# Seat post set back on 595



## HammerTime-TheOriginal (Mar 29, 2006)

What is the range of seat post set back on 595 (i.e. center of saddle clamp to center of seat tube)?


----------



## chas (Aug 10, 2006)

The setback range on the 595 E-Post is approximately 15mm to 40mm. I measured from the center of seatclamp to center of seat tube.

*[email protected]*


----------



## ilan (Nov 27, 2006)

chas said:


> The setback range on the 595 E-Post is approximately 15mm to 40mm. I measured from the center of seatclamp to center of seat tube.
> 
> *[email protected]*


I tried measuring the length of this seatpost by using the picture on the website and the fact that there is a 3cm graded ruler on the picture, which allowed me to estimate the scale of the reproduction. I estimated the length at 7.5 to 8.0 cm from bottom of seatpost to center of rail. Do you know the exact value? 

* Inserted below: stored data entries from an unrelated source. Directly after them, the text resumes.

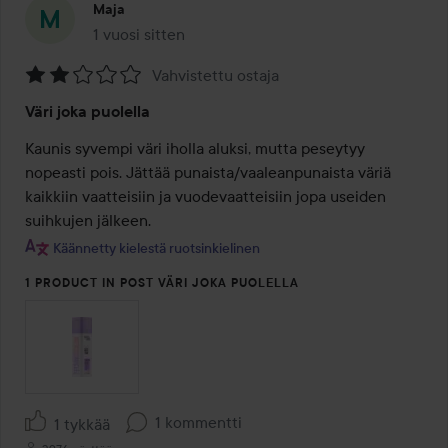
Maja
1 vuosi sitten
Viesti luotiin 1 vuosi sitten
Vahvistettu ostaja
Arvosana:
Väri joka puolella
2
/
Kaunis syvempi väri iholla aluksi, mutta peseytyy 
5
nopeasti pois. Jättää punaista/vaaleanpunaista väriä 
kaikkiin vaatteisiin ja vuodevaatteisiin jopa useiden 
suihkujen jälkeen.
Käännetty kielestä ruotsinkielinen
1 PRODUCT IN POST VÄRI JOKA PUOLELLA
1 kommentti
1 tykkää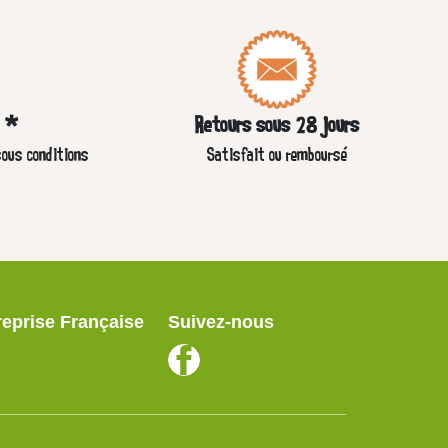
e *
Retours sous 28 jours
sous conditions
Satisfait ou remboursé
reprise Française
Suivez-nous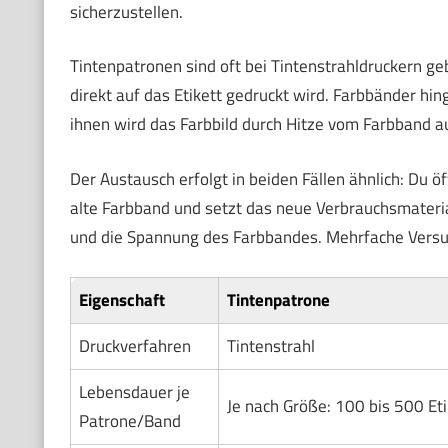
sicherzustellen.
Tintenpatronen sind oft bei Tintenstrahldruckern geb
direkt auf das Etikett gedruckt wird. Farbbänder h
ihnen wird das Farbbild durch Hitze vom Farbband a
Der Austausch erfolgt in beiden Fällen ähnlich: Du 
alte Farbband und setzt das neue Verbrauchsmateria
und die Spannung des Farbbandes. Mehrfache Versuc
Eigenschaft
Tintenpatrone
Druckverfahren
Tintenstrahl
Lebensdauer je
Je nach Größe: 100 bis 500 Et
Patrone/Band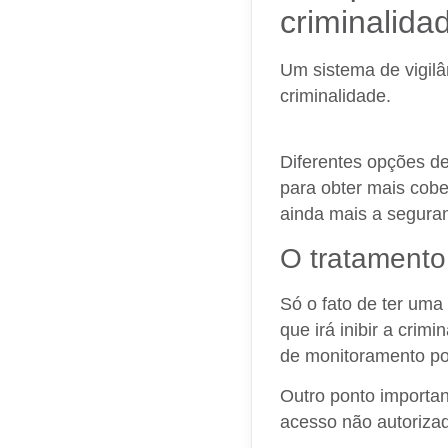
criminalid
Um sistema de vigilân
criminalidade.
Mas al
esse tipo de ação ini
Diferentes opções d
para obter mais cobe
ainda mais a seguran
O tratamento
Só o fato de ter uma 
que irá inibir a cri
de monitoramento p
Outro ponto importa
acesso não autorizad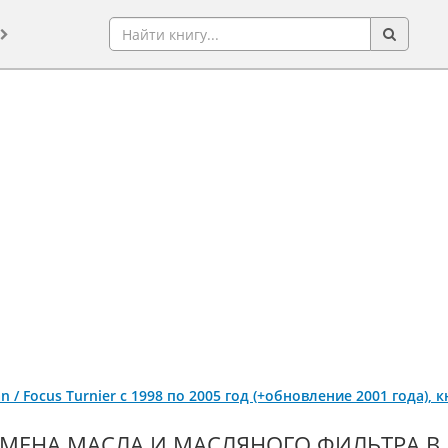
an / Focus Turnier с 1998 по 2005 год (+обновление 2001 года)
МЕНА МАСЛА И МАСЛЯНОГО ФИЛЬТРА В 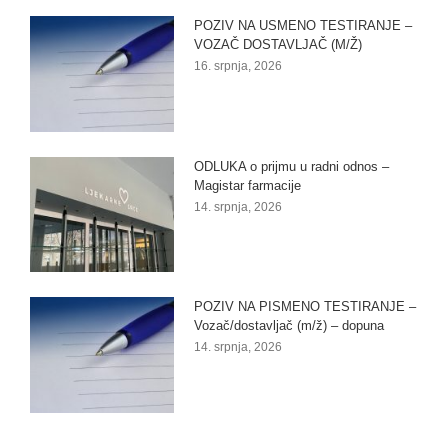
POZIV NA USMENO TESTIRANJE –
VOZAČ DOSTAVLJAČ (M/Ž)
16. srpnja, 2026
ODLUKA o prijmu u radni odnos –
Magistar farmacije
14. srpnja, 2026
POZIV NA PISMENO TESTIRANJE –
Vozač/dostavljač (m/ž) – dopuna
14. srpnja, 2026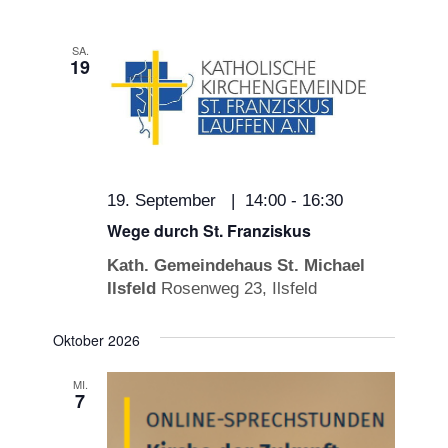
SA.
19
19. September | 14:00
-
16:30
Wege durch St. Franziskus
Kath. Gemeindehaus St. Michael
Ilsfeld
Rosenweg 23, Ilsfeld
Oktober 2026
MI.
7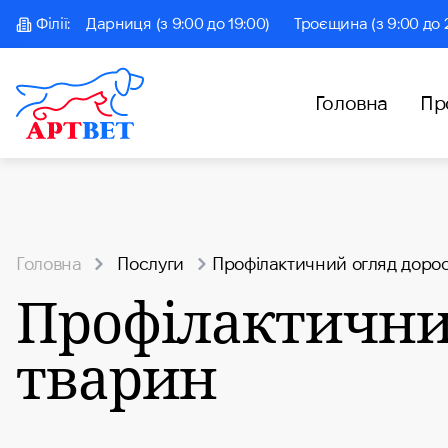
Філії:
Дарниця (з 9:00 до 19:00)
Троєщина (з 9:00 до 
Головна
Пр
Головна
Послуги
Профілактичний огляд доро
Профілактични
тварин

By the way, this is important, because I would have to fit the bike in a box, so I needed to know the size of the built bike, without seatpost.

Thanks,

-ilan


----------



## chas (Aug 10, 2006)

From the center of the saddle rail to the bottom lip of the post is about 80mm, give or take one or two mm's.

*[email protected]*


----------



## ilan (Nov 27, 2006)

chas said:


> From the center of the saddle rail to the bottom lip of the post is about 80mm, give or take one or two mm's.
> 
> *[email protected]*


Thanks,

-ilan


----------